Warnings for Eloxatin
Included as part of the PRECAUTIONS section.
Precautions for Eloxatin
Hypersensitivity Reactions
Serious and fatal hypersensitivity reactions, including anaphylaxis, can occur with ELOXATIN within minutes of administration and during any cycle. Grade 3-4 hypersensitivity reactions, including anaphylaxis, occurred in 2% to 3% of patients with colon cancer who received ELOXATIN. Hypersensitivity reactions, including rash, urticaria, erythema, pruritus, and, rarely, bronchospasm and hypotension, were similar in nature and severity to those reported with other platinum-based drugs.
ELOXATIN is contraindicated in patients with hypersensitivity reactions to platinum-based drugs [see CONTRAINDICATIONS]. Immediately and permanently discontinue ELOXATIN for hypersensitivity reactions and administer appropriate treatment for management of hypersensitivity reactions.

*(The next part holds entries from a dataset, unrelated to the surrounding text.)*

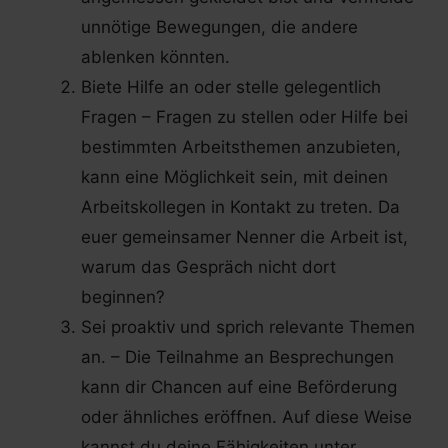
unnötige Bewegungen, die andere
ablenken könnten.
Biete Hilfe an oder stelle gelegentlich
Fragen – Fragen zu stellen oder Hilfe bei
bestimmten Arbeitsthemen anzubieten,
kann eine Möglichkeit sein, mit deinen
Arbeitskollegen in Kontakt zu treten. Da
euer gemeinsamer Nenner die Arbeit ist,
warum das Gespräch nicht dort
beginnen?
Sei proaktiv und sprich relevante Themen
an. – Die Teilnahme an Besprechungen
kann dir Chancen auf eine Beförderung
oder ähnliches eröffnen. Auf diese Weise
kannst du deine Fähigkeiten unter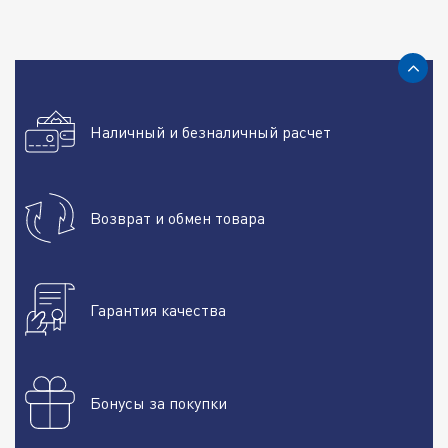
Наличный и безналичный расчет
Возврат и обмен товара
Гарантия качества
Бонусы за покупки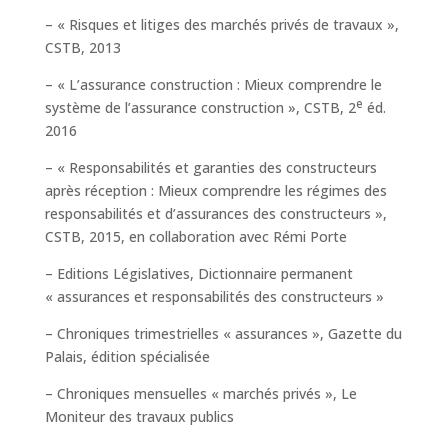
– « Risques et litiges des marchés privés de travaux »,
CSTB, 2013
– « L’assurance construction : Mieux comprendre le
e
système de l’assurance construction », CSTB, 2
éd.
2016
– « Responsabilités et garanties des constructeurs
après réception : Mieux comprendre les régimes des
responsabilités et d’assurances des constructeurs »,
CSTB, 2015, en collaboration avec Rémi Porte
– Editions Législatives, Dictionnaire permanent
« assurances et responsabilités des constructeurs »
– Chroniques trimestrielles « assurances », Gazette du
Palais, édition spécialisée
– Chroniques mensuelles « marchés privés », Le
Moniteur des travaux publics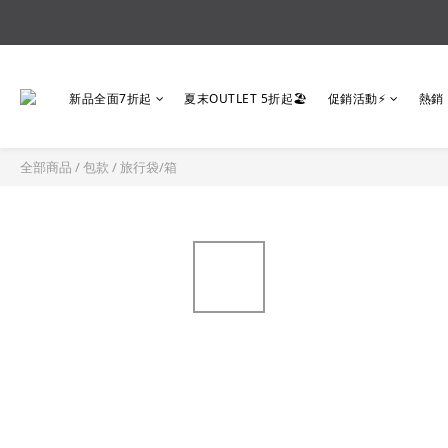
新品全面7折起
夏末OUTLET 5折起🏖️
促銷活動⚡
熱銷
全部商品
/
包款
/
旅行袋/箱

Peripheral Sensory Neuropathy
ELOXATIN can cause acute and delayed neuropathy. Reduce the dose or permanently discontinue ELOXATIN for persistent neurosensory reactions based on the severity of the adverse reaction [see DOSAGE AND ADMINISTRATION].
Acute Neuropathy
Acute neuropathy typically presents as a reversible, primarily peripheral sensory neuropathy that occurs within hours or 2 days following a dose, resolves within 14 days, and frequently recurs with further dosing. The symptoms can be precipitated or exacerbated by exposure to cold temperature or cold objects and they usually present as transient paresthesia, dysesthesia and hypoesthesia in the hands, feet, perioral area, or throat. Jaw spasm, abnormal tongue sensation, dysarthria, eye pain, and a feeling of chest pressure have also been observed. The acute, reversible pattern of sensory neuropathy was observed in about 56% of patients who received ELOXATIN with fluorouracil/leucovorin. In any individual cycle, acute neuropathy occurred in approximately 30% of patients. For grade 3 peripheral sensory neuropathy, the median time to onset was 9 cycles for adjuvant treatment and 6 cycles for previously treated advanced colorectal cancer.
An acute syndrome of pharyngolaryngeal dysesthesia occurred in 1% to 2% (grade 3-4) of patients previously untreated for advanced colorectal cancer. Subjective sensations of dysphagia or dyspnea, without any laryngospasm or bronchospasm (no stridor or wheezing) occurred in patients previously treated for advanced colorectal cancer.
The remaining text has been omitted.